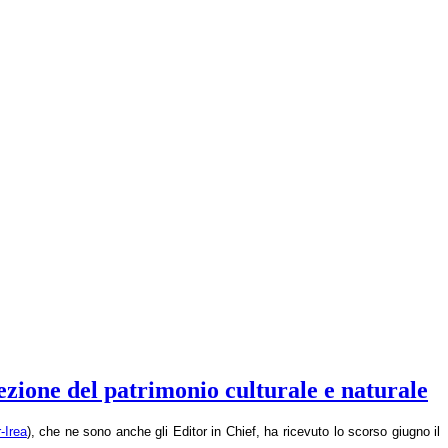
ezione del patrimonio culturale e naturale
-Irea
), che ne sono anche gli Editor in Chief, ha ricevuto lo scorso giugno il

- **WORK INSTRUCTIONS**: Output the data above without changes, apart from leaving out the pictures.

- **RESULT FOR THIS TASK**:
ezione del patrimonio culturale e naturale
-Irea
), che ne sono anche gli Editor in Chief, ha ricevuto lo scorso giugno il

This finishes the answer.